Does Nietzsche's description of the origination of Christian morality in the Genealogy have any validity?
>>1275193
If you are a spiritual person, only the wisdom of an enlightened sage-like holy person will do.
If you don't really care for world religion and spirituality someone like Nietzsche would probably make sense to you.
>>1275207
I'm asking about historical validity.
I dunno about Christianity, but we've learned a shit ton about the Greeks since Nietzsche wrote about Greek religion and morality. He simply shouldn't be used to analyze religions, anyway, because all he has to say is negative; a positive analysis of religion has no place for his shit.
>>1275214
His claim that Christianity started with the poor and it's early years were deeply involved in anti-Romanism were correct (by early years I'm talking 1st century and early 2nd century).

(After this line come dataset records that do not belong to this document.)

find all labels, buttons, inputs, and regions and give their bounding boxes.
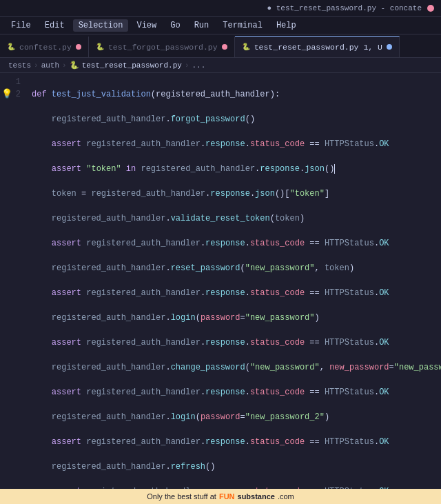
line-num-17 [0, 274, 21, 287]
code-line-7: assert registered_auth_handler.response.… [32, 237, 435, 250]
line-num-1: 1 [0, 76, 21, 88]
tab-label-reset: test_reset_password.py 1, U [254, 43, 382, 52]
line-num-25 [0, 374, 21, 386]
code-line-8: registered_auth_handler.reset_password("… [32, 262, 435, 274]
line-num-33 [0, 473, 21, 485]
tab-modified-forgot [222, 44, 227, 50]
line-num-34 [0, 485, 21, 489]
line-num-11 [0, 200, 21, 212]
breadcrumb-filename[interactable]: test_reset_password.py [82, 61, 182, 70]
breadcrumb-file[interactable]: 🐍 [70, 61, 79, 70]
watermark-fun: FUN [219, 492, 235, 501]
line-num-23 [0, 349, 21, 361]
line-num-24 [0, 361, 21, 374]
code-line-6: registered_auth_handler.validate_reset_t… [32, 212, 435, 225]
tab-label-forgot: test_forgot_password.py [108, 43, 218, 52]
line-num-32 [0, 461, 21, 473]
menu-bar: File Edit Selection View Go Run Terminal… [0, 17, 441, 34]
line-numbers: 💡 1 2 [0, 73, 26, 489]
line-num-15 [0, 250, 21, 262]
watermark-sub: substance [238, 492, 275, 501]
breadcrumb: tests › auth › 🐍 test_reset_password.py … [0, 58, 441, 73]
code-line-11: assert registered_auth_handler.response.… [32, 336, 435, 349]
tab-forgot[interactable]: 🐍 test_forgot_password.py [89, 37, 235, 57]
line-num-9 [0, 175, 21, 188]
watermark: Only the best stuff at FUNsubstance.com [0, 489, 441, 504]
line-num-13 [0, 225, 21, 237]
code-line-2: registered_auth_handler.forgot_password(… [32, 113, 435, 125]
title-bar: ● test_reset_password.py - concate [0, 0, 441, 17]
line-num-4 [0, 113, 21, 125]
line-num-16 [0, 262, 21, 274]
code-line-1: def test_just_validation(registered_auth… [32, 88, 435, 101]
breadcrumb-more: ... [192, 61, 205, 70]
breadcrumb-sep-1: › [34, 61, 39, 70]
line-num-22 [0, 336, 21, 349]
code-line-10: registered_auth_handler.login(password="… [32, 312, 435, 324]
tab-conftest[interactable]: 🐍 conftest.py [0, 37, 89, 57]
line-num-6 [0, 138, 21, 150]
code-line-14: registered_auth_handler.login(password="… [32, 411, 435, 423]
gutter-icon: 💡 [1, 88, 12, 101]
tab-label-conftest: conftest.py [19, 43, 72, 52]
code-line-9: assert registered_auth_handler.response.… [32, 287, 435, 299]
code-line-5: token = registered_auth_handler.response… [32, 188, 435, 200]
breadcrumb-tests[interactable]: tests [8, 61, 31, 70]
tab-bar: 🐍 conftest.py 🐍 test_forgot_password.py … [0, 34, 441, 58]
code-line-4: assert "token" in registered_auth_handle… [32, 163, 435, 175]
window-close-dot[interactable] [427, 5, 434, 12]
line-num-31 [0, 448, 21, 461]
line-num-5 [0, 125, 21, 138]
menu-view[interactable]: View [131, 19, 162, 32]
code-line-13: assert registered_auth_handler.response.… [32, 386, 435, 399]
title-text: ● test_reset_password.py - concate [267, 4, 422, 12]
breadcrumb-auth[interactable]: auth [41, 61, 59, 70]
menu-terminal[interactable]: Terminal [217, 19, 268, 32]
tab-icon-reset: 🐍 [242, 43, 250, 51]
line-num-19 [0, 299, 21, 312]
code-line-3: assert registered_auth_handler.response.… [32, 138, 435, 150]
menu-help[interactable]: Help [271, 19, 302, 32]
tab-reset[interactable]: 🐍 test_reset_password.py 1, U [235, 36, 400, 57]
line-num-27 [0, 399, 21, 411]
code-line-16: registered_auth_handler.refresh() [32, 461, 435, 473]
watermark-prefix: Only the best stuff at [147, 492, 216, 501]
code-line-15: assert registered_auth_handler.response.… [32, 436, 435, 448]
tab-modified-conftest [76, 44, 81, 50]
code-line-12: registered_auth_handler.change_password(… [32, 361, 435, 374]
menu-run[interactable]: Run [189, 19, 215, 32]
line-num-8 [0, 163, 21, 175]
tab-icon-conftest: 🐍 [7, 43, 15, 51]
breadcrumb-sep-2: › [62, 61, 67, 70]
line-num-10 [0, 188, 21, 200]
line-num-29 [0, 423, 21, 436]
watermark-suffix: .com [278, 492, 294, 501]
tab-active-dot-reset [387, 44, 392, 50]
line-num-28 [0, 411, 21, 423]
line-num-14 [0, 237, 21, 250]
breadcrumb-sep-3: › [185, 61, 189, 70]
tab-icon-forgot: 🐍 [96, 43, 104, 51]
line-num-30 [0, 436, 21, 448]
line-num-26 [0, 386, 21, 399]
line-num-21 [0, 324, 21, 336]
menu-selection[interactable]: Selection [73, 19, 129, 32]
menu-go[interactable]: Go [165, 19, 185, 32]
line-num-18 [0, 287, 21, 299]
code-content[interactable]: def test_just_validation(registered_auth… [26, 73, 441, 489]
editor-area: 💡 1 2 [0, 73, 441, 489]
menu-edit[interactable]: Edit [39, 19, 70, 32]
line-num-3 [0, 101, 21, 113]
line-num-20 [0, 312, 21, 324]
line-num-7 [0, 150, 21, 163]
menu-file[interactable]: File [6, 19, 37, 32]
code-line-17: assert registered_auth_handler.response.… [32, 485, 435, 489]
line-num-12 [0, 212, 21, 225]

What's really interested is comparing the Gnostic Christianity to what the orthodox Christianity is. Because Gnostic Christianity in contrast was more of an upper class thing and it has less of criticisms nature throws at the religion, less "slave morality" no real concept of revenge in their eschatology.
One thing about Nietzsche is he sort of expects you to already know the history, his books were written for scholarly minded people. Because of this he references things only in passing, it allows him to cover a tremdenous amount of track but does leave a layman skeptical if his take on history is well-founded. He is actually what got me into studying early Christianity myself to see if his claims hold up, and I think it did.
>>1275193
its literally armchair history
he didn't do any real research
Foucault took up this tradition
> Nietzsche praises Islam
> Well, you see, he didn't really understand...
> Nietzsche criticizes Christianity
> Yes, it's factually correct
>>1276482
The thing is Nietzsche's praise of Islam consists of about 6 sentences and focuses entirely on one period of time, which is when Islam was at it's peak. It is safe to say he really didn't know anything about Islam beyond what it was like during the Golden Age.
He literally wrote an entire book criticism Christianity and there's stuff beyond that book, the criticism of Christianity encompasses it's entire history from the early Jews to what was going on in his day. In contrast he shows he is throughly versed in it's history.
Either way you shouldn't take his word on what is and isn't true. His criticisms assume you already know history and if you don't you should verse yourself in it to see if it holds up.
>>1275193
Yes, he's completely historically accurate when he characterises it as slave morality.